Par contre, la question de reporter cette marche plutôt que de l’annuler, Paul Furlan, lui se la pose pour la Marche Saint-Roch. "Il y a un aspect économique à prendre en compte particulièrement pour l’Horeca qui sera une des grandes victimes de cette crise. Pour certains établissements, le chiffre d’affaires d’une Saint-Roch est tout simplement indispensable à leur survie.
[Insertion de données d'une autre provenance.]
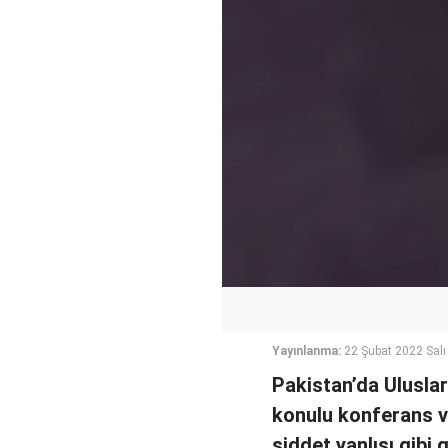
Yayınlanma:
22 Şubat 2022 Salı
Pakistan’da Uluslar
konulu konferans ve
şiddet yanlısı gibi 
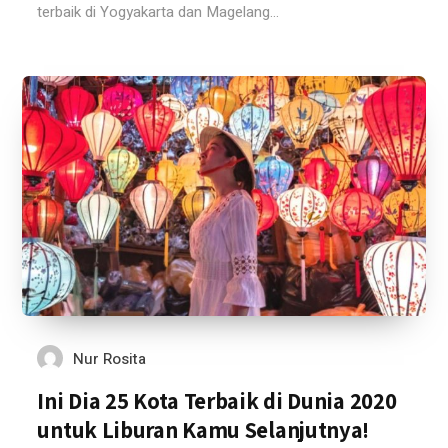
terbaik di Yogyakarta dan Magelang...
Nur Rosita
Ini Dia 25 Kota Terbaik di Dunia 2020
untuk Liburan Kamu Selanjutnya!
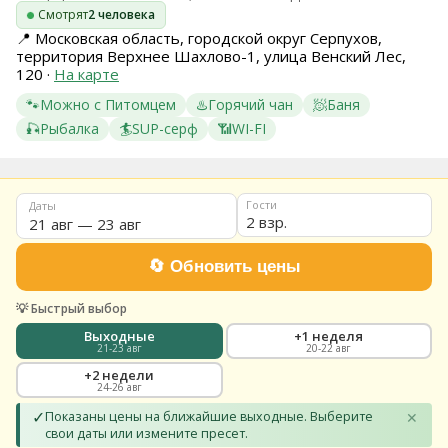
Смотрят
2 человека
8
(936)
📍
Московская область, городской округ Серпухов,
245
территория Верхнее Шахлово-1, улица Венский Лес,
88
120
·
На карте
96
🐾
Можно с Питомцем
♨️
Горячий чан
🧖
Баня
Разместить
🎣
Рыбалка
🏄
SUP-серф
📶
WI-FI
свой
объект
Все
Гости
Даты
регионы
2 взр.
Войти
или
создать
аккаунт
💡 Быстрый выбор
Выходные
+1 неделя
21-23 авг
20-22 авг
+2 недели
24-26 авг
✓
Показаны цены на ближайшие выходные. Выберите
✕
свои даты или измените пресет.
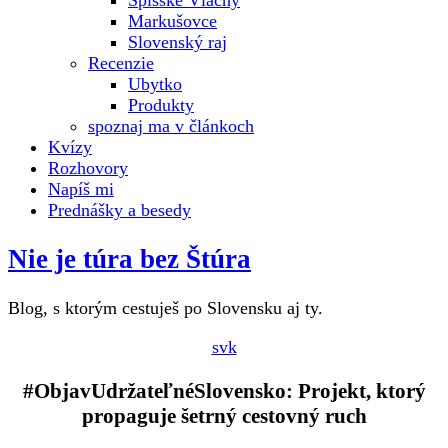
Spišské Vlachy
Markušovce
Slovenský raj
Recenzie
Ubytko
Produkty
spoznaj ma v článkoch
Kvízy
Rozhovory
Napíš mi
Prednášky a besedy
Nie je túra bez Štúra
Blog, s ktorým cestuješ po Slovensku aj ty.
svk
#ObjavUdržateľnéSlovensko: Projekt, ktorý
propaguje šetrný cestovný ruch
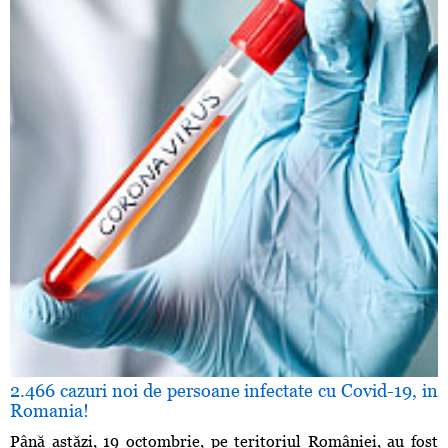
2.466 cazuri noi de persoane infectate cu Covid-19, in
Romania!
Până astăzi, 19 octombrie, pe teritoriul României, au fost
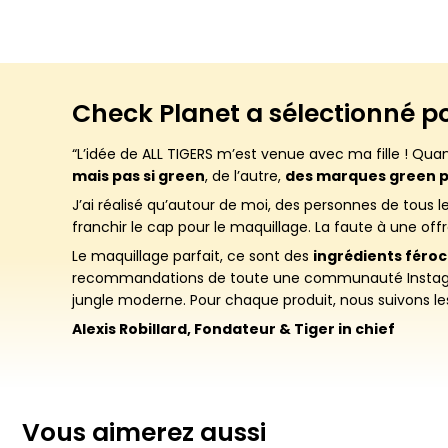
Check Planet a sélectionné p
“L’idée de ALL TIGERS m’est venue avec ma fille ! Qua
mais pas si green
, de l’autre,
des marques green p
J’ai réalisé qu’autour de moi, des personnes de tous l
franchir le cap pour le maquillage. La faute à une offre
Le maquillage parfait, ce sont des
ingrédients féro
recommandations de toute une communauté Instagram, 
jungle moderne. Pour chaque produit, nous suivons 
Alexis Robillard, Fondateur & Tiger in chief
Vous aimerez aussi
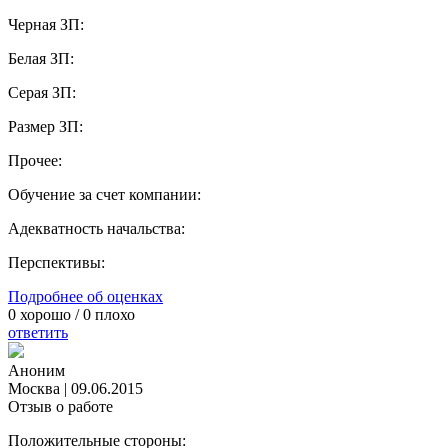
Черная ЗП:
Белая ЗП:
Серая ЗП:
Размер ЗП:
Прочее:
Обучение за счет компании:
Адекватность начальства:
Перспективы:
Подробнее об оценках
0
хорошо /
0
плохо
ответить
Аноним
Москва
|
09.06.2015
Отзыв о работе
Положительные стороны:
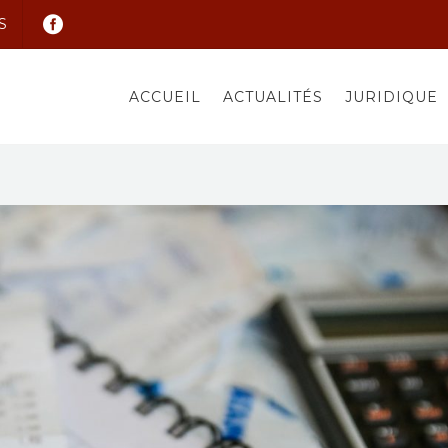
S
ACCUEIL
ACTUALITÉS
JURIDIQUE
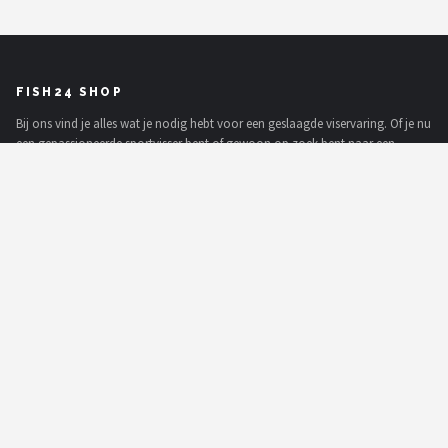
FISH24 SHOP
Bij ons vind je alles wat je nodig hebt voor een geslaagde viservaring. Of je nu
een gepassioneerde sportvisser bent of gewoon op zoek bent naar een
ontspannende visuitrusting, wij hebben het allemaal. In onze uitgebreide
collectie vind je een breed scala aan hengels, reels, vislijnen, aas, haken en
accessoires.
MERKEN
Westin
Spro
Korda
Salmo
Rapala
PB Products
Fox Rage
Il faudra donc peut-être penser à un report en septembre ou en octobre pour aider ces commerçants."

 

Dans tous les cas, report ou annulation, il va aussi falloir gérer la déception des milliers de marcheurs qui préparent depuis longtemps leur marche. "La déception est légitime et elle ne sera pas facile à digérer pour nous tous, conclut Gérard Adam. Mais les marcheurs ont toujours prouvé qu’ils avaient du bon sens. La santé passe évidemment avant tout et si nous devons avoir une année blanche pour endiguer l’épidémie, ce sera comme ça. Nous devons suivre les recommandations et faire confiance au corps médical avant tout."